» WHAT YOU NEED TO DO
Transcribe every line of the material below without change, apart from dropping the pictures.

» INFORMATION SUPPLIED
★ ★ ★ ★

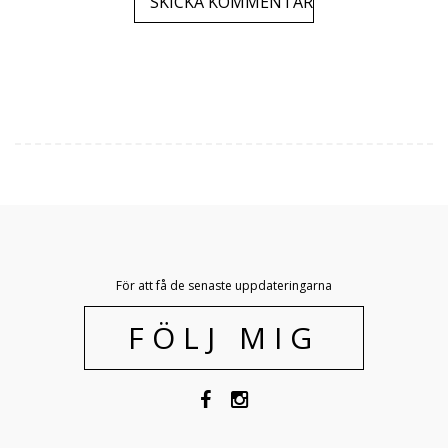
För att få de senaste uppdateringarna
FÖLJ MIG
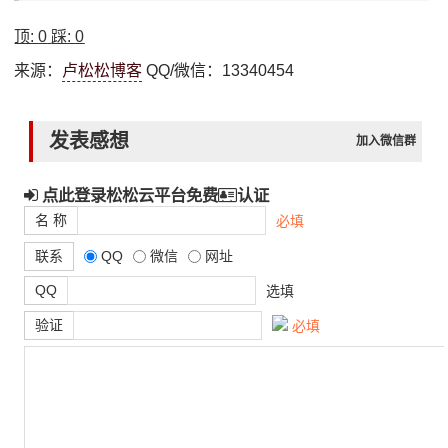
顶:
0
踩:
0
来源：
卢松松博客
QQ/微信：13340454
发表感想
加入微信群
点此登录松松云平台免费
认证
名 称
必填
联系
QQ
微信
网址
QQ
选填
验证
必填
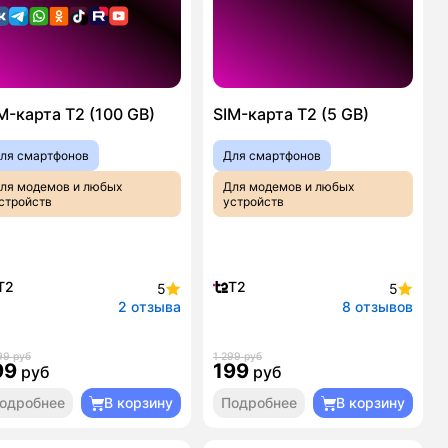
M-карта T2 (100 GB)
SIM-карта T2 (5 GB)
ля смартфонов
Для смартфонов
ля модемов и любых
Для модемов и любых
стройств
устройств
T2
T2
5
5
2 отзыва
8 отзывов
99 руб
1 299 руб
99
199
руб
руб
одробнее
В корзину
Подробнее
В корзину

★ ★ ★ ★

» TASK RESPONSE
För att få de senaste uppdateringarna
FÖLJ MIG
顶:
0
踩:
0
来源：
卢松松博客
QQ/微信：13340454
发表感想
加入微信群
点此登录松松云平台免费
认证
名 称
必填
联系
QQ
微信
网址
QQ
选填
验证
必填
M-карта T2 (100 GB)
SIM-карта T2 (5 GB)
ля смартфонов
Для смартфонов
ля модемов и любых
Для модемов и любых
стройств
устройств
T2
T2
5
5
2 отзыва
8 отзывов
99 руб
1 299 руб
99
199
руб
руб
одробнее
В корзину
Подробнее
В корзину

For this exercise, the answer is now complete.